The book "Distributed Event-Based Systems" by three members of the research community: Gero Mühl, Ludger Fiege, and Peter Pietzuch. It should be noted that the "DEBS" community which concentrated around pub/sub and distributed middleware, has joined forces with the community that deal with event processing languages, architectures and execution models to form the event processing community.
This book published in 2006 deals mostly with the infrastructure that enables event-based interaction (such as: pub/sub) and is a good textbook on the infrastructure topics.
The book "Event-Driven Architecture - how SOA enables the Real-Time Enterprise" is a new book by Hugh Taylor, Angela Yochem, Les Phillips, and Frank Martinez available also as a Kindle book. I have not read it yet, but from the title it seems to look at EDA as a SOA pattern. Will add it to my next periodic Amazon order.

Now - to future books. Amazon also shows a book that has not been released yet, by Sharma Chakravarty one of the veterans of active databases and
Qingchun Jiang. The book is entitled: "Stream Data Processing: A Quality of Service Perspective", and has "Complex Event Processing" is its sub-title, seems to be a monograph about Sharma's approach to unify stream and complex event processing that he presented in the DEBS 2008.
Annika Hinze and Alex Buchmann, again, two persons from the academia, well known in the community. Their intended book is a collection of articles, entitled: "Handbook of Research on Advanced Distributed Event-Based Systems, Publish/Subscribe and Message Filtering Technologies", and is geared towards the research community.

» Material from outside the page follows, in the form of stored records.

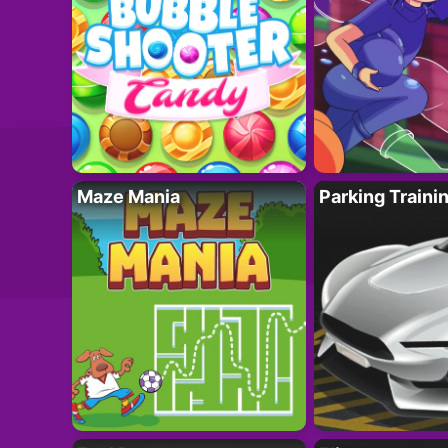
Maze Mania
Parking Traini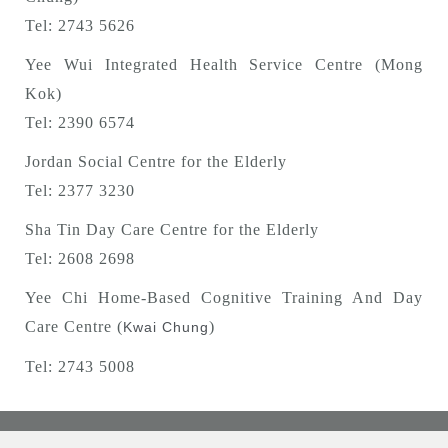
Tel: 2743 5626
Yee Wui Integrated Health Service Centre (Mong
Kok)
Tel: 2390 6574
Jordan Social Centre for the Elderly
Tel: 2377 3230
Sha Tin Day Care Centre for the Elderly
Tel: 2608 2698
Yee Chi Home-Based Cognitive Training And Day
Care Centre (
)
Kwai Chung
Tel: 2743 5008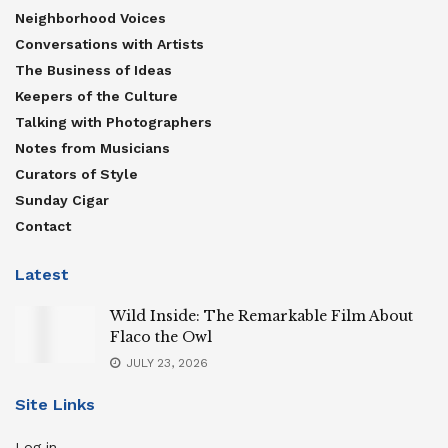
Neighborhood Voices
Conversations with Artists
The Business of Ideas
Keepers of the Culture
Talking with Photographers
Notes from Musicians
Curators of Style
Sunday Cigar
Contact
Latest
Wild Inside: The Remarkable Film About
Flaco the Owl
JULY 23, 2026
Site Links
Log in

I don't know the schedule.

Another forthcoming book by well known figures in our community: Roy Schulte and Mani Chandy is entitled: "Event Processing: Designing IT Systems for Agile Companies".


This book will provide business oriented view of event processing and its relations with various part of the enterprise architecture (SOA, BPM, BI).


Last but not least, the book that Peter Niblett and myself are writing entitles "Event Processing in Action", the book focuses on the building blocks of constructing event processing applications, and provides a deep dive of application building using a use case.




The fact that various publishers have taken the investment in event processing oriented book is an indication of the interest in this area. Enriching the community with several books with different viewpoints and focus area will help in both the understanding and teaching event processing concepts and facilities.